(Data):

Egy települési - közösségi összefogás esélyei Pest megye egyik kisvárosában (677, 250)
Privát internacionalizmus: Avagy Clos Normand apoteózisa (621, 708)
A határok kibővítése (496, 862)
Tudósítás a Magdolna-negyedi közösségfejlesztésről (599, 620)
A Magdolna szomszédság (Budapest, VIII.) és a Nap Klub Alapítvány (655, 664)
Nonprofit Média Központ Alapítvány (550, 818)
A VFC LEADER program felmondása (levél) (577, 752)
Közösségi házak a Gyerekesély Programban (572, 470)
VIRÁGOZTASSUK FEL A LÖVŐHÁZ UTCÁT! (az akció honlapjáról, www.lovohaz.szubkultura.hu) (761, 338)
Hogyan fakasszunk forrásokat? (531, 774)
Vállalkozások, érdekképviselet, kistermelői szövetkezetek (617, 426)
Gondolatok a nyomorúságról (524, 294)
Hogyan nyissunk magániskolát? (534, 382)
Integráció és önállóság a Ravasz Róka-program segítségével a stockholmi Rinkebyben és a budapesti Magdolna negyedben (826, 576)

(Exercise description): Within the records above, tally the lines that contain "Alapítvány". Give the total and nothing more.

(Response below): 2